Assigned task: Return every line below in which "شورای" appears.

(Collected data)

┄┄┄┄┄┄┄┄┄┄┄┄┄┄┄┄┄┄┄┄

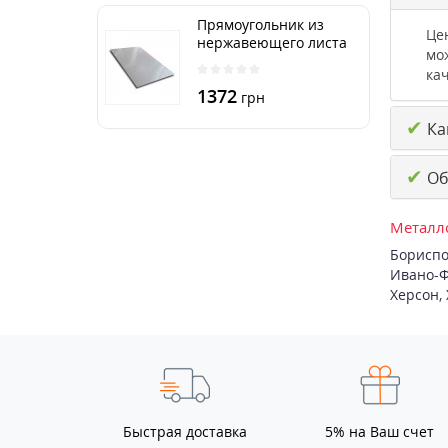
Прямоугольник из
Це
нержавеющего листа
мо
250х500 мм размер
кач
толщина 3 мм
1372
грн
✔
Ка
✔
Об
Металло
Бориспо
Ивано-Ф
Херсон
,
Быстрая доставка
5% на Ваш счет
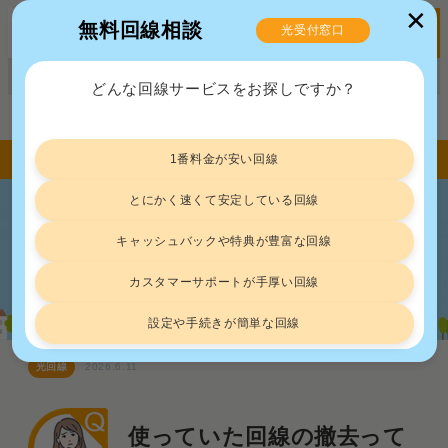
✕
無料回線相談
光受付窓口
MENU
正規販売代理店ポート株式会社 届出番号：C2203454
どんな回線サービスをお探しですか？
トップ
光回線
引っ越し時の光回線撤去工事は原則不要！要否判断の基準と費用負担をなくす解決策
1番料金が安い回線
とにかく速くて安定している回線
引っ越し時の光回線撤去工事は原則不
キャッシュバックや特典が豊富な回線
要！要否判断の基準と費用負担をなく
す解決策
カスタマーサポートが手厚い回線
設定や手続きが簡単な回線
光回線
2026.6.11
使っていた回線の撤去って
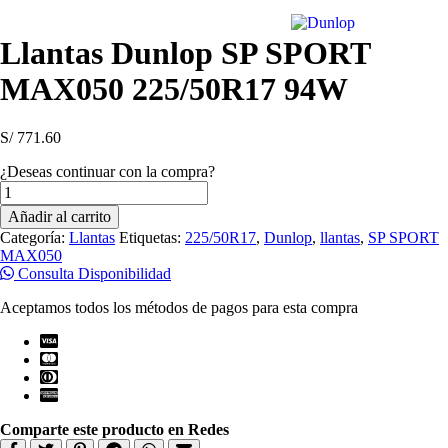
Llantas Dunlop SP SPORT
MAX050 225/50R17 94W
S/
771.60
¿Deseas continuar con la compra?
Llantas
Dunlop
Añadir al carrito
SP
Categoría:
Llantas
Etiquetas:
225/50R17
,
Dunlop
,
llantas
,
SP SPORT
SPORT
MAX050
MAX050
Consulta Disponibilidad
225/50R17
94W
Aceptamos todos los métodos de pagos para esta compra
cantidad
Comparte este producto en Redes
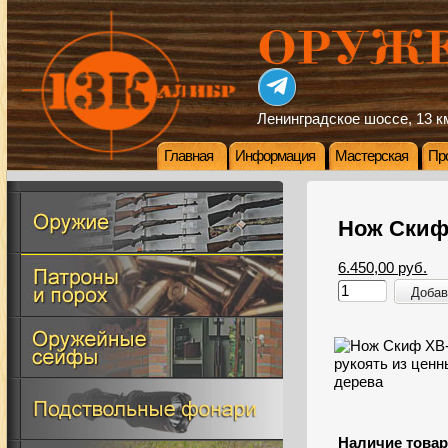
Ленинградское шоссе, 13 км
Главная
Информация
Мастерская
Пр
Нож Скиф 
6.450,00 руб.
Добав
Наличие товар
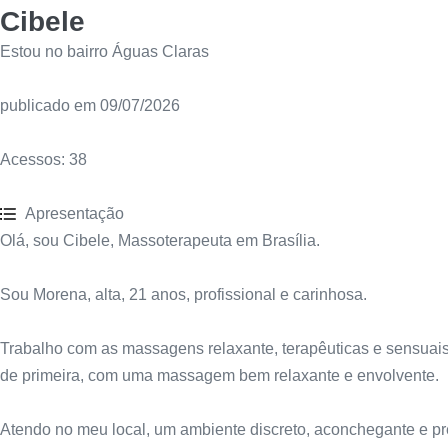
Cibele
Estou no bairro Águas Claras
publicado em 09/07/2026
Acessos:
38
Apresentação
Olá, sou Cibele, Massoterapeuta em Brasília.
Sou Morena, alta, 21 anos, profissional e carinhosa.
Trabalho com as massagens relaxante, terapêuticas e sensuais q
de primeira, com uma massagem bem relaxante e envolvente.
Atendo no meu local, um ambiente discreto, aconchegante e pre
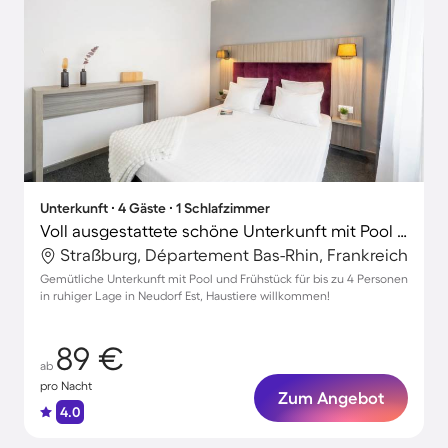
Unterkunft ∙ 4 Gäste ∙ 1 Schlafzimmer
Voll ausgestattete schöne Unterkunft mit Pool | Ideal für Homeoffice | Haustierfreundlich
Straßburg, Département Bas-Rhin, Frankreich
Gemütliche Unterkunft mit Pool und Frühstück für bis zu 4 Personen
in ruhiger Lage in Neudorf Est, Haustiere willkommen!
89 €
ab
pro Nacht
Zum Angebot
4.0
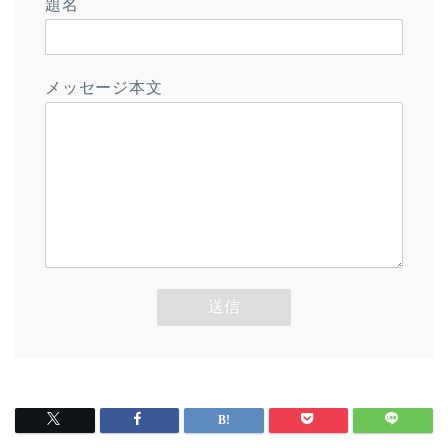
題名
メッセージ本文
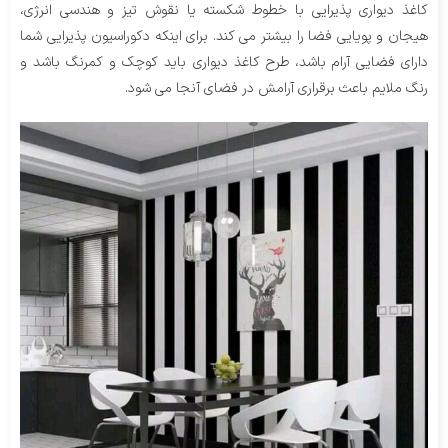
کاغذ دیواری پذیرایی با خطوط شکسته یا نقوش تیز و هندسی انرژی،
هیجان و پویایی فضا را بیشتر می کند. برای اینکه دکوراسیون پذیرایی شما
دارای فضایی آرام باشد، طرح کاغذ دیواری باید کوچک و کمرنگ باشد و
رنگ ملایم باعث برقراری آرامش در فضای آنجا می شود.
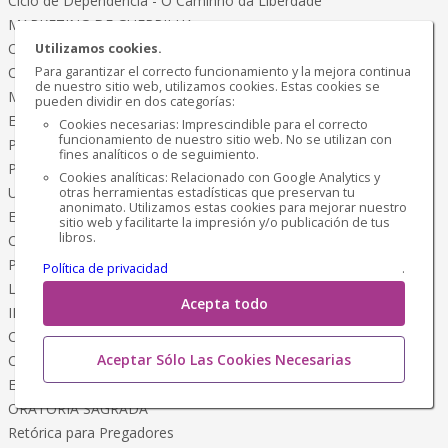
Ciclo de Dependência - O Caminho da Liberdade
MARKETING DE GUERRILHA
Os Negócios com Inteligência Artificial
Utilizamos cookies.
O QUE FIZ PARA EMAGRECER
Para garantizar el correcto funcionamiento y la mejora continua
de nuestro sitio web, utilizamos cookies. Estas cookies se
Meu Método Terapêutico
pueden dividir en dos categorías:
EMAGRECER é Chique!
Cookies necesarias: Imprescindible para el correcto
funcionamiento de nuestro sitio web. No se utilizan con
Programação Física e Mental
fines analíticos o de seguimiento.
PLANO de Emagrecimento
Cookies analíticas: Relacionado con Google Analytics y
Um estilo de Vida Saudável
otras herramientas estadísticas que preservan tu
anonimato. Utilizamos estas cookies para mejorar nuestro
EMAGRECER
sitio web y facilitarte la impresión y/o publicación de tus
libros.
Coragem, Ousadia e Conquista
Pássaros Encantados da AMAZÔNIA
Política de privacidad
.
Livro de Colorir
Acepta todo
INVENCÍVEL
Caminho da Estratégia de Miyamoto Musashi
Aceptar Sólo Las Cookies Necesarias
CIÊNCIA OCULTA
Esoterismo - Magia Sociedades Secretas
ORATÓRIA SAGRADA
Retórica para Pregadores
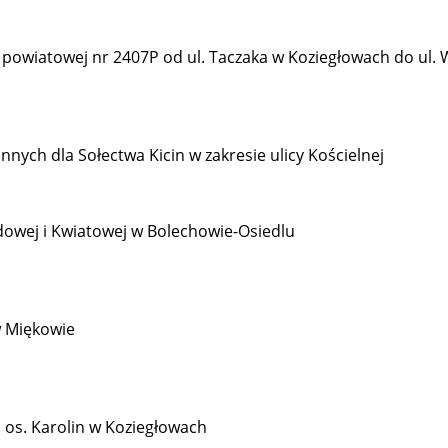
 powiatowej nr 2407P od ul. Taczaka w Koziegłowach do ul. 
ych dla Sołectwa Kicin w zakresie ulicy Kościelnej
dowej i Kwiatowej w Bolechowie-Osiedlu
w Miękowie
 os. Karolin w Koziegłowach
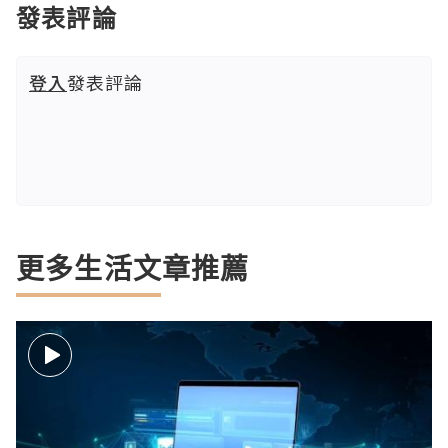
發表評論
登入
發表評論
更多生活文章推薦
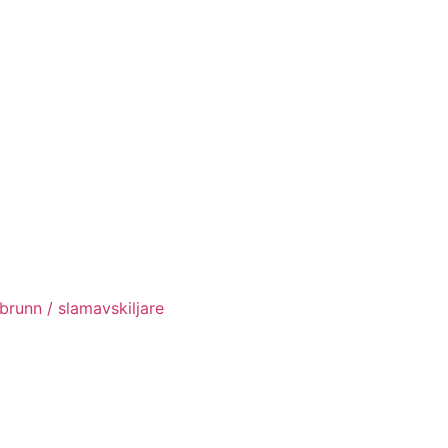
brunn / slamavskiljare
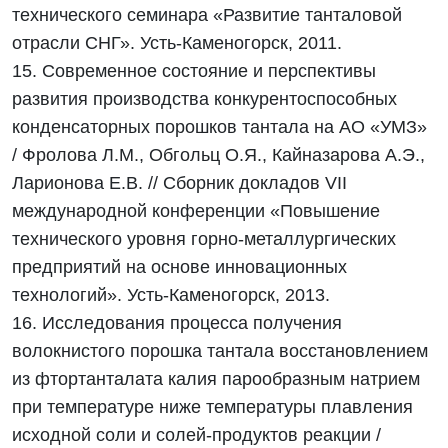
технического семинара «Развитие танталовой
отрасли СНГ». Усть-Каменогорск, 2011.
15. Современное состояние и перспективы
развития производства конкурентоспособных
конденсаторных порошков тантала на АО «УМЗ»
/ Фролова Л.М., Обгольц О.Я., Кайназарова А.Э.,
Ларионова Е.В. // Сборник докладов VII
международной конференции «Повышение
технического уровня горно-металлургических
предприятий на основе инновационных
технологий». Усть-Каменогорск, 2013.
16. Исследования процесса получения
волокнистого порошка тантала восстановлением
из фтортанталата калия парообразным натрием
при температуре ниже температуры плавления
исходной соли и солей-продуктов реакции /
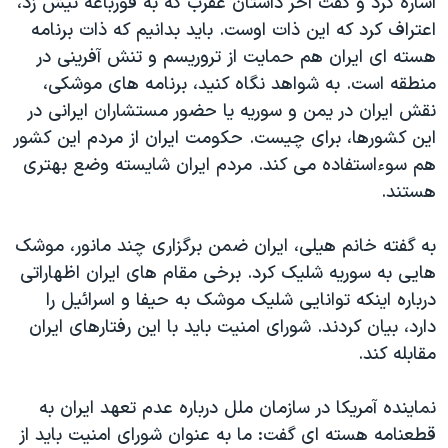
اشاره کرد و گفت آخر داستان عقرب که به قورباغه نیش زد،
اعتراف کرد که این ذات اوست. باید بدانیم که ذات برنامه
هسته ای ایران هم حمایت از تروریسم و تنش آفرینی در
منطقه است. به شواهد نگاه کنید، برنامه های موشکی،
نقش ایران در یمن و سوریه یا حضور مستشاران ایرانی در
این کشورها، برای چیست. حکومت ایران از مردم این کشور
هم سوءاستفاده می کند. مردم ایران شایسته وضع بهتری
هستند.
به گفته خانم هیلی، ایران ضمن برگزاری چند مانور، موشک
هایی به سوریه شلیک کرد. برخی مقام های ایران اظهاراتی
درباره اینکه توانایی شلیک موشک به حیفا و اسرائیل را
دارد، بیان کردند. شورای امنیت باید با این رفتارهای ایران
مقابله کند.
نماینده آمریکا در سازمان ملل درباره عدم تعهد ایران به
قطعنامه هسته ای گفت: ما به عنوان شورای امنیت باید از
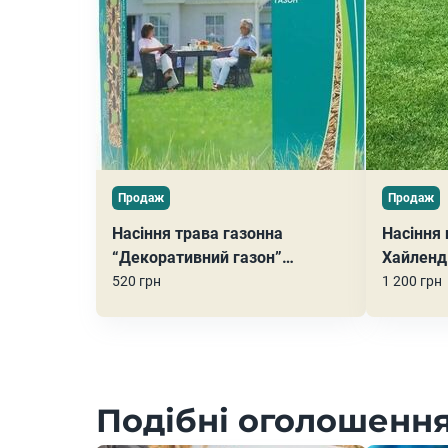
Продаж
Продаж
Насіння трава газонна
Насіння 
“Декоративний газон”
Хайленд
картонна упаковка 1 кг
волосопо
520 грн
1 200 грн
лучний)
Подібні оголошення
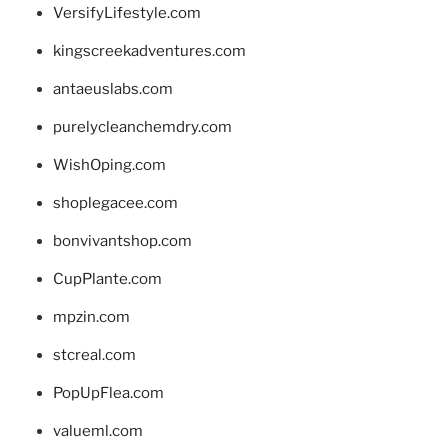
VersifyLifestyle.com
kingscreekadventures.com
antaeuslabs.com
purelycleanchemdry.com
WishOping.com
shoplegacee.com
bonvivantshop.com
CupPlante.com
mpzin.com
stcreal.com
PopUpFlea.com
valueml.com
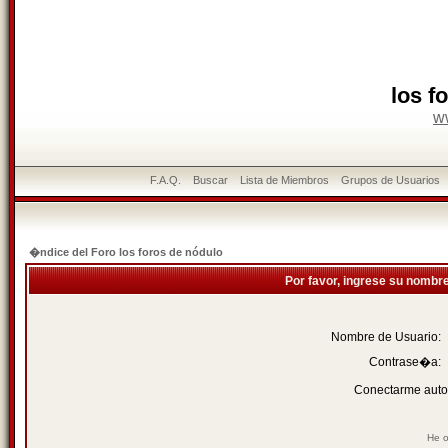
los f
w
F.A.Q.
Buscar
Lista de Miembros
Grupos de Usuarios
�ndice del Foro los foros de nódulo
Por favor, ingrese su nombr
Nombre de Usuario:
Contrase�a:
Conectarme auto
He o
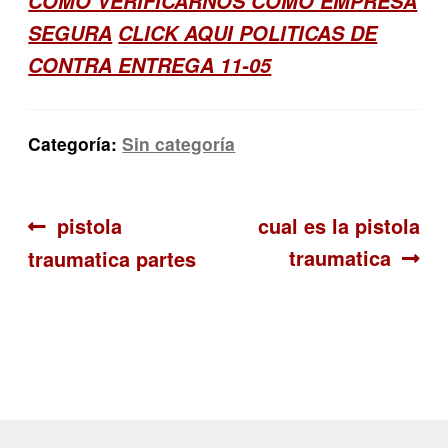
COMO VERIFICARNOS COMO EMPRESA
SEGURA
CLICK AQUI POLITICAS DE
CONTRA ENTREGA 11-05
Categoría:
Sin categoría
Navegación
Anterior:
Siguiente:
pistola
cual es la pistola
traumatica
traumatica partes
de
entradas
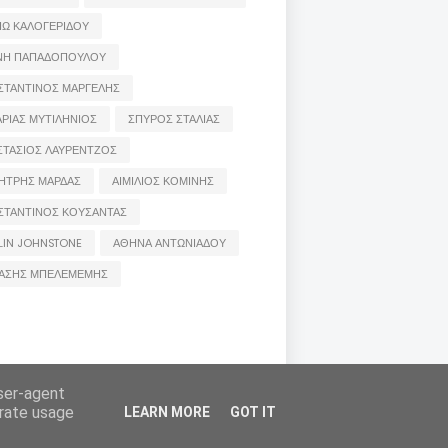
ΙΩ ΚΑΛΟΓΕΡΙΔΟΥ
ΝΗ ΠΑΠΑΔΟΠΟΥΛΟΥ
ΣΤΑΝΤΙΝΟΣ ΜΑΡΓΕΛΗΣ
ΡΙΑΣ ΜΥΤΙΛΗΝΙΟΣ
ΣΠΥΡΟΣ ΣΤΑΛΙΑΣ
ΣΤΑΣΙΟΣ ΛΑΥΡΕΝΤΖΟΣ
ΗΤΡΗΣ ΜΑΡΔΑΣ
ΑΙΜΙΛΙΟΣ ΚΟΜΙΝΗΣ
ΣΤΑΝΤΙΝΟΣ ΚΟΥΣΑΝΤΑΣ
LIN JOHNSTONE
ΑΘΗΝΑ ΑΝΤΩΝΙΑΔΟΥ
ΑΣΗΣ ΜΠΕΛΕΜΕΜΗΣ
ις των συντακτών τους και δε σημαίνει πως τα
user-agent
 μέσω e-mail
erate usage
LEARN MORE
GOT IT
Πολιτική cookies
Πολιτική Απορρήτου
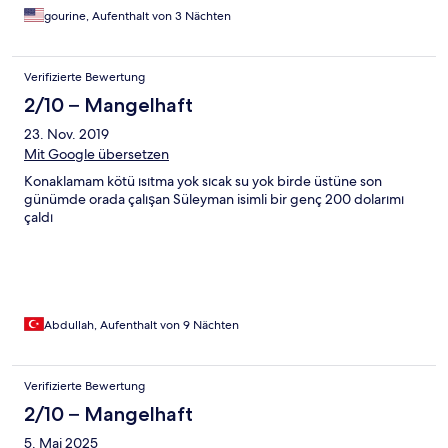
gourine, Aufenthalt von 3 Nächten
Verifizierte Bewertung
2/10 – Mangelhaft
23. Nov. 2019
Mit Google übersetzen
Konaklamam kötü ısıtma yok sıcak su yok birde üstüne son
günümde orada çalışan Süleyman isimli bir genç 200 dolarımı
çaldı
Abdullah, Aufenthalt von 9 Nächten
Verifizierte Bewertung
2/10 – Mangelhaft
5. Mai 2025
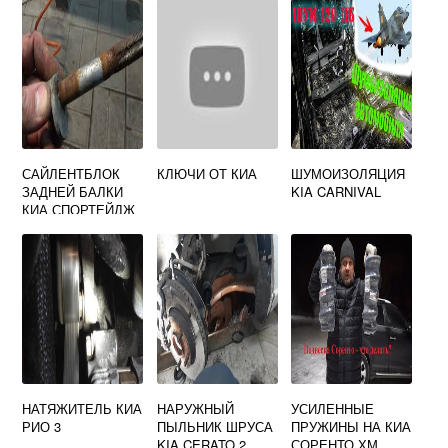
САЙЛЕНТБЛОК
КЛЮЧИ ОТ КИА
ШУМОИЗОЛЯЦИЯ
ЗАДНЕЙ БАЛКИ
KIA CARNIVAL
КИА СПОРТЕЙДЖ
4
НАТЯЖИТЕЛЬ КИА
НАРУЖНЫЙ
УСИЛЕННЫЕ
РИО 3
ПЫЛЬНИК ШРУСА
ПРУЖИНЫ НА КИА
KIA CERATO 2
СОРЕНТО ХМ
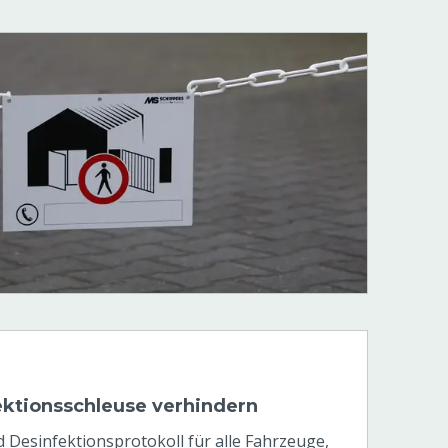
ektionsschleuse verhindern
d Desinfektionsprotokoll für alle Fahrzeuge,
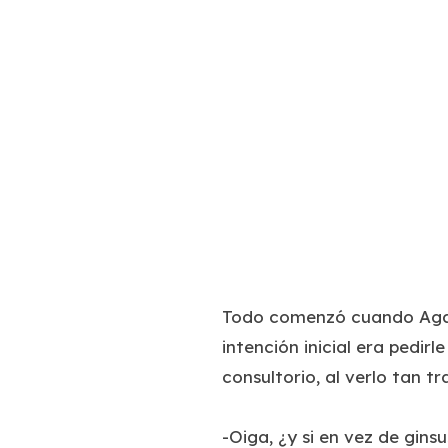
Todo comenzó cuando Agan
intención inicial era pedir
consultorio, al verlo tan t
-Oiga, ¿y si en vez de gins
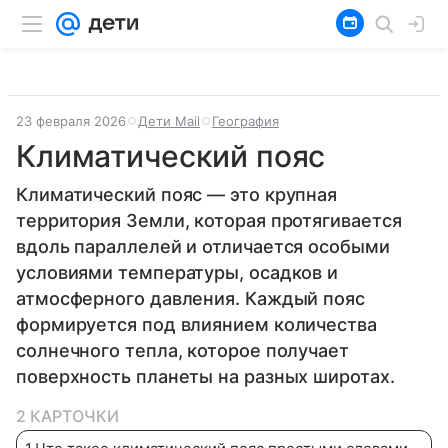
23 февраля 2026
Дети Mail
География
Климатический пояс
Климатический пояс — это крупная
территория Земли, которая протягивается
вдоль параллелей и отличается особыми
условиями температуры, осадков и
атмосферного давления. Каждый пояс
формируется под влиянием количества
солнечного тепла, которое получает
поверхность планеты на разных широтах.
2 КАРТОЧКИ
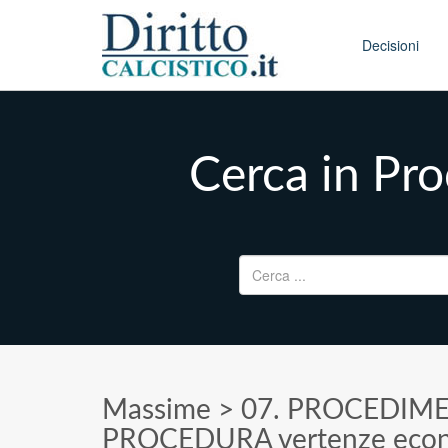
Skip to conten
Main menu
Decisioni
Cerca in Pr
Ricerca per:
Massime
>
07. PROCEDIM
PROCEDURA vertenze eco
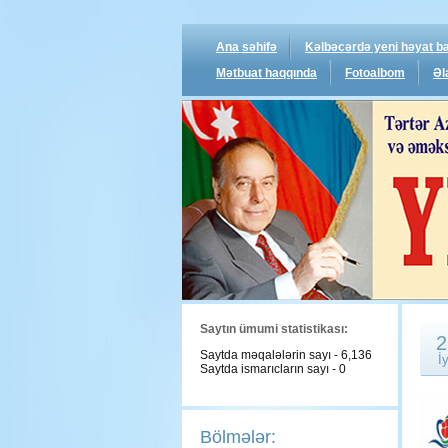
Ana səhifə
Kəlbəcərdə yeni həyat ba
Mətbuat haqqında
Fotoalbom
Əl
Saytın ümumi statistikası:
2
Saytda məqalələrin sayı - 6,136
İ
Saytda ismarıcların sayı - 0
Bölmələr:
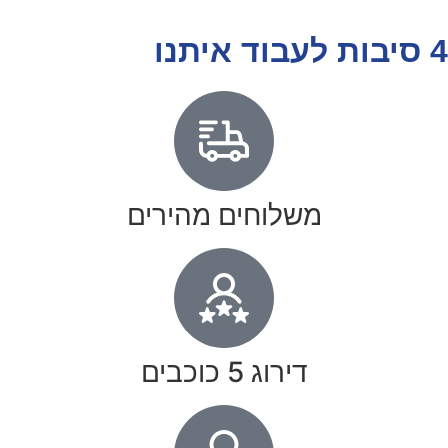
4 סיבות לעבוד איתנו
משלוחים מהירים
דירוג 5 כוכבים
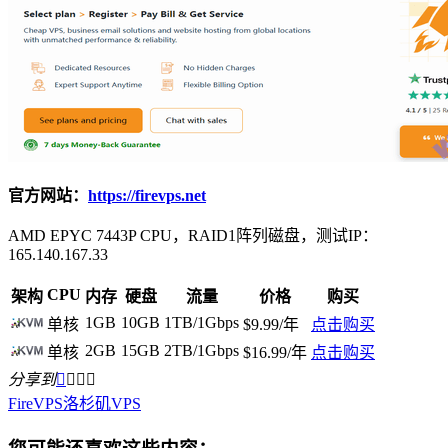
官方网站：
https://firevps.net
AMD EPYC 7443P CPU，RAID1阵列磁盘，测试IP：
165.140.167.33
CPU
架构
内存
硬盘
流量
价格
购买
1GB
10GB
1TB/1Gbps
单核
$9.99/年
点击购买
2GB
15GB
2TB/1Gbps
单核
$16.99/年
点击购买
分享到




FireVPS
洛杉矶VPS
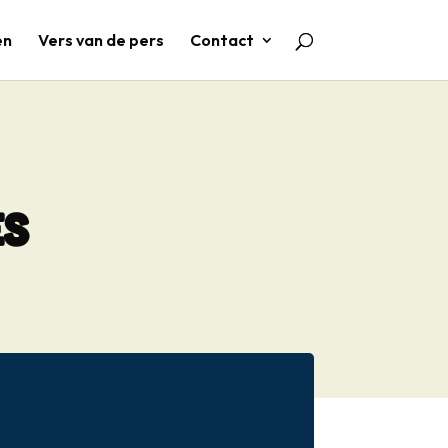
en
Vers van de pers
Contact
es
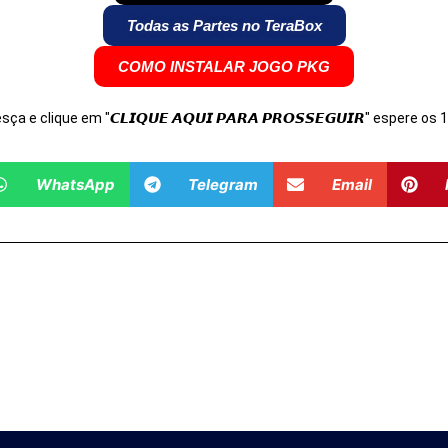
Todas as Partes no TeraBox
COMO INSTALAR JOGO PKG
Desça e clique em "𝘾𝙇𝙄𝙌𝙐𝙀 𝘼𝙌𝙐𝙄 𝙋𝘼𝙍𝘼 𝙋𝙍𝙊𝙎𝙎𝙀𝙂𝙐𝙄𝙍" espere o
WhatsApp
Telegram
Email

┄┄┄┄┄┄┄┄┄┄┄┄┄┄┄┄┄┄┄┄

Result of this task:
دارد، بیان کردند. شورای امنیت باید با این رفتارهای ایران
قطعنامه هسته ای گفت: ما به عنوان شورای امنیت باید از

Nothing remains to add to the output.